# QUESTION : European in USA



## Komjaunimas (May 18, 2014)

Querying a search proved to be a difficult task... like searchin for XXX the movie *ehem*. so to the point...
I have a few questions if they have been answered before please forgive me, but here it goes.
1. Has anyone from europe/or anybody knows someone from europe who got caught freighthopping, how did it end?
2. What is a general outlook of the cops on "vagabonding" foreigners?
3. Minor offences involving a night in a cell?? do you get a certain amount of "strikes" or straight home buddy?


----------



## wizehop (May 18, 2014)

If you get nailed riding by dick heads its easily jail then deportation.


----------



## Kim Chee (May 18, 2014)

...But if you have a buncha cash like J.Beeber, you're cool and can be a complete fucktard and stay.

...and if you have cash like J.Beeber, I'll be more than happy to be your fixer and cop block for you all day long.


Since you aren't a citizen, if you are committing multiple minor crimes I'm pretty sure you will get deported. If you're committing felonies, you'll probably be held until your sentence is finished and then deported.


----------



## Matt Derrick (May 18, 2014)

yeah, i mean, i would say it's not really worth it. if you're going with someone experience and don't act like an idiot (get seen) your chances of getting caught are pretty low. but... do you really want to take the risk?

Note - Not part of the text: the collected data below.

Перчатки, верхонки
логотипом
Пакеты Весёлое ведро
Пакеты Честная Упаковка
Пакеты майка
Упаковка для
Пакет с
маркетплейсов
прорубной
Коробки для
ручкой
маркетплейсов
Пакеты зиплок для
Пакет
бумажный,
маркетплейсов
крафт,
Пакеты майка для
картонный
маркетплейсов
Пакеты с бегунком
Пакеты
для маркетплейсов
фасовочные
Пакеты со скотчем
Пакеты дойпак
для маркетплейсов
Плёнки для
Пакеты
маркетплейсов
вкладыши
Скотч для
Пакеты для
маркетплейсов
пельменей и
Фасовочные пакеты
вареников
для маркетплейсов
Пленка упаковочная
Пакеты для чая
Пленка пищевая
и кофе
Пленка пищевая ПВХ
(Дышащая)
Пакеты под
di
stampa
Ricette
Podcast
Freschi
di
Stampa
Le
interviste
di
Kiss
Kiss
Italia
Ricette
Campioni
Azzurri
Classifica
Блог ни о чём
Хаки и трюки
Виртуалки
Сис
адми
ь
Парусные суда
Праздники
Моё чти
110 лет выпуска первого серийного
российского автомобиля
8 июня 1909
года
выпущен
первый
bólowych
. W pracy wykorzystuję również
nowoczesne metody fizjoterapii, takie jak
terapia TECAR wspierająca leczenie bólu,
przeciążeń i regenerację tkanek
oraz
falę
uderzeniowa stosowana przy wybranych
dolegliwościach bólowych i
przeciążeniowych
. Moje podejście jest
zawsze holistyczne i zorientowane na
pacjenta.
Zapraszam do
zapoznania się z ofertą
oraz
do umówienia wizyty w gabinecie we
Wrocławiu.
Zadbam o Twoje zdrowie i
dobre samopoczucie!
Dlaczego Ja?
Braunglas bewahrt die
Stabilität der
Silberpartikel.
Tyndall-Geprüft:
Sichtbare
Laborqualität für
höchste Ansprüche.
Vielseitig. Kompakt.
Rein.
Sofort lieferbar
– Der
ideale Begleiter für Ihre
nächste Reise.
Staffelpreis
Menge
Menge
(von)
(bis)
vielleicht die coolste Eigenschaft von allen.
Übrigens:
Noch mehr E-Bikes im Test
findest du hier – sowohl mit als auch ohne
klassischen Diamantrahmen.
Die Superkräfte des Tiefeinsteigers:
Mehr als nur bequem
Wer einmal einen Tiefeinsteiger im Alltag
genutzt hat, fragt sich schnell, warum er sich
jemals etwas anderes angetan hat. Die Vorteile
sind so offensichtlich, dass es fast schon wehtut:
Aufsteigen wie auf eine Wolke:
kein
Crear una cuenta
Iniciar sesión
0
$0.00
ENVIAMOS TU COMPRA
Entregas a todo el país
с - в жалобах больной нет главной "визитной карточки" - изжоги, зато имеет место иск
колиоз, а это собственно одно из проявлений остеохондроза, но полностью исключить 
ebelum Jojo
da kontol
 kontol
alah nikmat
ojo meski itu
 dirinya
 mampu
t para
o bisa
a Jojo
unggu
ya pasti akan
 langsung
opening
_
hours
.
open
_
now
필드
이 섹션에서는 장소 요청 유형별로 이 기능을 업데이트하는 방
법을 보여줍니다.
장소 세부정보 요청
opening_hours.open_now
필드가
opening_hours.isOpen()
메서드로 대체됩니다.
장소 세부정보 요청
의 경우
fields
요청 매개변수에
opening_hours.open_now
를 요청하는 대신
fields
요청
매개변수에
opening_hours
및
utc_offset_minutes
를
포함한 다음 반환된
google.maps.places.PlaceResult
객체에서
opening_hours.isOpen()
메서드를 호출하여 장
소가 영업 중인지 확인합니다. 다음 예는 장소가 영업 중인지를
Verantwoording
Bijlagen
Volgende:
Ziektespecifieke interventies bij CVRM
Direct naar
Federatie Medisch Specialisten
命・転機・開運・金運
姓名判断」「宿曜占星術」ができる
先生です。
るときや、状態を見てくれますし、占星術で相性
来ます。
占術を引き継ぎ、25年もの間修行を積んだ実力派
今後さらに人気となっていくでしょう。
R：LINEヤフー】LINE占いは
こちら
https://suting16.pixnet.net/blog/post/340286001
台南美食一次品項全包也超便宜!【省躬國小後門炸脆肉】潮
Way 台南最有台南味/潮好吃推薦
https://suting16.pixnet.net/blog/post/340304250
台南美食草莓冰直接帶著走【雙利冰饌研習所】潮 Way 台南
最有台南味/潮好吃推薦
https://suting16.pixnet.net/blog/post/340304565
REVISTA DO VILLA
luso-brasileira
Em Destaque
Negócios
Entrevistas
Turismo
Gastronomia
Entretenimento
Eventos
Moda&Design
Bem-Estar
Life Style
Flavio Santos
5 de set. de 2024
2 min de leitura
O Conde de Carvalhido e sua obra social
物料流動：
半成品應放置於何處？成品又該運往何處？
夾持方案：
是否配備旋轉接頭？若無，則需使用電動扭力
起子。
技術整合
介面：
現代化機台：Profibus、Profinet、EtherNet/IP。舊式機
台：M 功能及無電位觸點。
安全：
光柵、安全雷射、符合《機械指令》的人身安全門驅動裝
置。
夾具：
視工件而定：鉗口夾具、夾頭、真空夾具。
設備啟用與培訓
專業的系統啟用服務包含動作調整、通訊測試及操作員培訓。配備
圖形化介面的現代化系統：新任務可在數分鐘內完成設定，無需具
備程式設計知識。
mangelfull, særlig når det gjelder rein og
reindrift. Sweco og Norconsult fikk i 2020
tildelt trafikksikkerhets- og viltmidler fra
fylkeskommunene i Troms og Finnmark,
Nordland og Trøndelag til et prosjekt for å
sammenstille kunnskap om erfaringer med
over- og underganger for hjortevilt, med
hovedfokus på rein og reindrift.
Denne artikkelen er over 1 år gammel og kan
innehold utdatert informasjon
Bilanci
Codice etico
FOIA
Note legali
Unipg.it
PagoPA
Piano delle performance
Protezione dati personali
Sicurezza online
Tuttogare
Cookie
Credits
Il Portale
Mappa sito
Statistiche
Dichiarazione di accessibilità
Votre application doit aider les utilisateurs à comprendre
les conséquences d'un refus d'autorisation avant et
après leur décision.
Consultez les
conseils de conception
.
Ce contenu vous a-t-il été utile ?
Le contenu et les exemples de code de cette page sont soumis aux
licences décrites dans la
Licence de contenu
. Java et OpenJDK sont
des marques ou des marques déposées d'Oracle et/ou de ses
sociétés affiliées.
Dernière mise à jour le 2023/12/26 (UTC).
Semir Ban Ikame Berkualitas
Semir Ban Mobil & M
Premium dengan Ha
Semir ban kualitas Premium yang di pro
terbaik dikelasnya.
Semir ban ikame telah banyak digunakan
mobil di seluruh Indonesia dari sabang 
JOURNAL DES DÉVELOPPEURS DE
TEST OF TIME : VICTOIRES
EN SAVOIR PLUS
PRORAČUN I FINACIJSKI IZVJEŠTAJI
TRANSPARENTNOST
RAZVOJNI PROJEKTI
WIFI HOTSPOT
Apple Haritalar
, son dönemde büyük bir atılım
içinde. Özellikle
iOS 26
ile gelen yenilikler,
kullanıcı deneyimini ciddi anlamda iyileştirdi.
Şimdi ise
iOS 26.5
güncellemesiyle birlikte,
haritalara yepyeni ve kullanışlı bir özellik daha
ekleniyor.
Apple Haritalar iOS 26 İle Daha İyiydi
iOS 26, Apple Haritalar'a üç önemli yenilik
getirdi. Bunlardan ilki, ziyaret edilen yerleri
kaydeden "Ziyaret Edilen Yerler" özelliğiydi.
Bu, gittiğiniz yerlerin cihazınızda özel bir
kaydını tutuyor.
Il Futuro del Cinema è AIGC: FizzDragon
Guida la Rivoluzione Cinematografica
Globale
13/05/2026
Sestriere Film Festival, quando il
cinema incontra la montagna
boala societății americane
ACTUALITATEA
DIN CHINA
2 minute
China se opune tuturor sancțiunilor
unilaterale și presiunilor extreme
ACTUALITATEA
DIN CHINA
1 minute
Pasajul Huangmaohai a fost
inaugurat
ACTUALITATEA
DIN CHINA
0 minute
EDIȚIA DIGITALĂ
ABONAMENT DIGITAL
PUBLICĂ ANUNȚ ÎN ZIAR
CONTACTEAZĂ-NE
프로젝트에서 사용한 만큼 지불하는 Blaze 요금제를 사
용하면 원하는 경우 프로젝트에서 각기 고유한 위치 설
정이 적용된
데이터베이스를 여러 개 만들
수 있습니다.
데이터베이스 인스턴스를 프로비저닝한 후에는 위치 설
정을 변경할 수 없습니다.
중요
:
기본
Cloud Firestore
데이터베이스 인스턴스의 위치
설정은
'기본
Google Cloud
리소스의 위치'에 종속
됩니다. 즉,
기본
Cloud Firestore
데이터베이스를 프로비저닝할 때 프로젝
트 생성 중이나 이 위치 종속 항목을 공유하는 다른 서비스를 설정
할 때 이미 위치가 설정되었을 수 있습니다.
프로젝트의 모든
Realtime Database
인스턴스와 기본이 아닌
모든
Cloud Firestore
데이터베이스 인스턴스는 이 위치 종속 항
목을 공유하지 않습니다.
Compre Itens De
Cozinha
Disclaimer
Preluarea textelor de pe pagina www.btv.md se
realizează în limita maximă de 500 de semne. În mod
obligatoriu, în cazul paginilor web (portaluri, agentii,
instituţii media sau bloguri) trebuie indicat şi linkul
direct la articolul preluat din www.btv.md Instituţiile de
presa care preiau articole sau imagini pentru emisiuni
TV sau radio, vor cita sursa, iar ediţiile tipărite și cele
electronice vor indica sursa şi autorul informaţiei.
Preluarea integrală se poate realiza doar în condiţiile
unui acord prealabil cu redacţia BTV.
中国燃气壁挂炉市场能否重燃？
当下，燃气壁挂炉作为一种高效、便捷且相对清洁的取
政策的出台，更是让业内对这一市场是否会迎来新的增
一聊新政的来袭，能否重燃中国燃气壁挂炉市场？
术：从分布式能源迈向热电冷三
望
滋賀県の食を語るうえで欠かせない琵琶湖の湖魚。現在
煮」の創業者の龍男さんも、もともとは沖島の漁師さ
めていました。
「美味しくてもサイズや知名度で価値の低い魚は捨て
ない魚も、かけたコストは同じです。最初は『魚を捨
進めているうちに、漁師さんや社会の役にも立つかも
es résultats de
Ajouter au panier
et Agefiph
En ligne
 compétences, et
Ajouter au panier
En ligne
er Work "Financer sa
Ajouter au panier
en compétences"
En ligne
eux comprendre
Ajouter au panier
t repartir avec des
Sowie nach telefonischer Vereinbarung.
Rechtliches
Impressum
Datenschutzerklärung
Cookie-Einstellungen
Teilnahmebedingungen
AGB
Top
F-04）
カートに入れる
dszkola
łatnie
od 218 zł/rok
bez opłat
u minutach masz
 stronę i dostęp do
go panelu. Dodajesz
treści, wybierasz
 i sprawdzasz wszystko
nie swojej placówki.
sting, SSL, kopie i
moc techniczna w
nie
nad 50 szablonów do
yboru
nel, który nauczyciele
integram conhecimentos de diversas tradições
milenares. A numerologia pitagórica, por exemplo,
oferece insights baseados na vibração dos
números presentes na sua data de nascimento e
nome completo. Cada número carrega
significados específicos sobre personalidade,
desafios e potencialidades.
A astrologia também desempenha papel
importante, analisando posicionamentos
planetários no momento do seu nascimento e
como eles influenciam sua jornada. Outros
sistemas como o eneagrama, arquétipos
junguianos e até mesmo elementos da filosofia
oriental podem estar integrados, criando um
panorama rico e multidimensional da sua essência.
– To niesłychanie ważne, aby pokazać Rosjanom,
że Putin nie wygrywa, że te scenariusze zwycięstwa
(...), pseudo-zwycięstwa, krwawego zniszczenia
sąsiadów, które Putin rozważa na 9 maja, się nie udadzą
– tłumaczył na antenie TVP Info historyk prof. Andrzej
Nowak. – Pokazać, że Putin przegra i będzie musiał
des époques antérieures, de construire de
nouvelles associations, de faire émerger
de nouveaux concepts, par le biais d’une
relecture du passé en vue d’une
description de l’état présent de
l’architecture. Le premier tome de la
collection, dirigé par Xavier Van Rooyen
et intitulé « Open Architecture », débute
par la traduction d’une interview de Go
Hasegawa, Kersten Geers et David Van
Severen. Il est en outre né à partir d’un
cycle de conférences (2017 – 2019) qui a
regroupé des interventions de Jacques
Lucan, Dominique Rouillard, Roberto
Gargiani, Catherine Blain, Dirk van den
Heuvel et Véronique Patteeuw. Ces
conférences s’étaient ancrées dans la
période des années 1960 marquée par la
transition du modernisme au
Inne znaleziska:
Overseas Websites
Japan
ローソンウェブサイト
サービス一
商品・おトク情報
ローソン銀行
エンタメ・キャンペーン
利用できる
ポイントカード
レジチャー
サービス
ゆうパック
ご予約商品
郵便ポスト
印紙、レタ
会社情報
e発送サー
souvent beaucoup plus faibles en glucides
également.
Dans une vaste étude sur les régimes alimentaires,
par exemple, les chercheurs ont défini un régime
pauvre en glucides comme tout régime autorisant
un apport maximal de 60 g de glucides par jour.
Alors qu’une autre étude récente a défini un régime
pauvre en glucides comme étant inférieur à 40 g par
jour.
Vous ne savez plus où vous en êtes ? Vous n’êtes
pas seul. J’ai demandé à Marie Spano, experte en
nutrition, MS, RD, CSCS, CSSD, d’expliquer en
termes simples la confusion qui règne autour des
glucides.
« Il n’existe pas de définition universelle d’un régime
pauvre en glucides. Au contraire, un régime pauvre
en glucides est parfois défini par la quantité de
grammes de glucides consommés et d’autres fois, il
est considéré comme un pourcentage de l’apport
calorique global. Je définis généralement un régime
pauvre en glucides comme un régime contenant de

personally, i would jump at the chance to hop a train in europe and possibly other countries, but i feel like i'm experienced enough to do it and probably not get caught. but again, deportation and never being able to come back is a stiff penalty to pay, so weigh the consequences before you make a decision.


----------



## landpirate (May 28, 2014)

my ex who is from the UK spent three years wandering in the US and eventually got deported after doing three months in jail and received a 10 year ban from returning. 

He had only gone over there on a tourist visa (90 days) and got picked up after shoplifting some food. He didn't have a passport as he had sold it but he was never clear whether he went to jail for shoplifting or overstaying/not having a passport. Maybe if you got caught doing something and you were still within your visa time then they may be slightly more lenient in that they might deport you but not send you to jail, but I don't think they take kindly to foreigners committing offences on their turf.

I know personally I'm not up for doing prison time anywhere and especially not in a foreign country. Just don't get caught is the moral to this tale!


----------